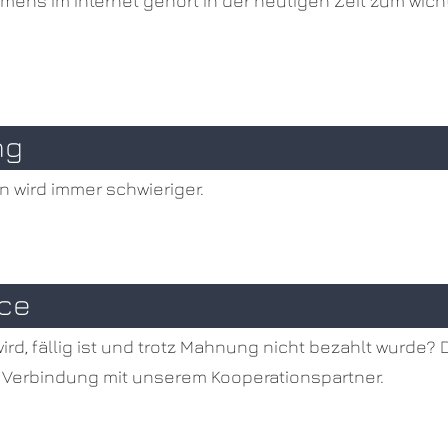
mens im Internet gehört in der heutigen Zeit zum wic
ng
n wird immer schwieriger.
ice
wird, fällig ist und trotz Mahnung nicht bezahlt wurde?
 In Verbindung mit unserem Kooperationspartner.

* * * * *

▶ **WORK INSTRUCTION**: Filter the entries above and return only the lines holding "wird".

▶ **ANSWER TO THIS PROBLEM**:
n wird immer schwieriger.
wird, fällig ist und trotz Mahnung nicht bezahlt wurde?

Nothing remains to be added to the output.